Proof: Let us define the map ${E: U\subset T(M)\rightarrow M\times M}$ by ${E(p, v)=(p, \exp_p(v))}$, where ${U}$ is an open set (which can be chosen to be maximal) containing the zero section ${0}$ of ${T(M)}$ such that the exponential map is well-defined. Then by inverse function theorem, ${E}$ is a diffeomorphism in an open set ${U'}$ of ${U}$, containing ${0}$. This is because ${E}$ is ${C^1}$ and the differential of ${E}$ at a “point” ${(p, 0)\in T(M)}$ is ${\begin{pmatrix} I &I\\ 0 &I \end{pmatrix}}$ which is invertible. (I’ve omitted some details. )

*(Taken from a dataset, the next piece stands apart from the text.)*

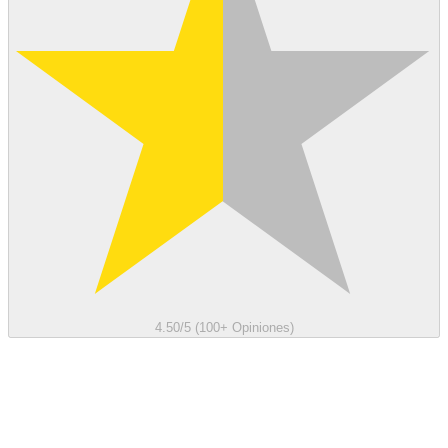
4.50/5 (100+ Opiniones)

Let ${V=E(U')}$ which is an open set in ${M\times M}$, containing the diagonal ${\{(p, p)\in M\times M: p\in M\}}$. Let ${\epsilon}$ be so small that if ${\beta}$ satisfies (1) then ${(\alpha(t), \beta(t))\subset V}$ and by shrinking ${\epsilon}$ further, that ${\beta(t)}$ lies in the convex normal neighborhood of ${\alpha(t)}$ for all ${t}$ (i.e. every two points in this neighborhood can be joined by a unique minimal geodesic which is contained in this neighborhood). Then for all fixed ${t}$, there is a unique minimal geodesic ${\sigma_t=\sigma_t(s): [0, 1]\rightarrow M}$ such that ${\sigma_t(0)=\alpha(t), \sigma_t(1)=\beta(t)}$. Now we define ${\sigma(s, t)=\sigma_t(s)}$. Note that we then have ${\sigma(0, t)=\alpha(t)}$, ${\sigma(1, t)=\beta(t)}$, ${\sigma(s, 0)=\alpha(0)=\beta(0)}$ for all ${s}$ and ${\sigma(s, 1)=\alpha(1)=\beta(1)}$ for all ${s}$.

It remains to show that ${\sigma}$ is continuous (on the square ${[0,1]\times [0, 1]}$). By our construction, the inverse of ${E|_{U'}}$ (which for convenience still denote by ${E}$) exists on ${V}$. So let ${(\alpha(t), V(t))=E^{-1}(\alpha(t), \beta(t))}$, where ${V(t)\in T_{\alpha(t)}(M)}$, ${V(t)}$ will be continuous. It is then easy to see that

$\displaystyle \sigma(s, t)=\exp_{\alpha (t)}(s V(t))$

which is continuous. $\Box$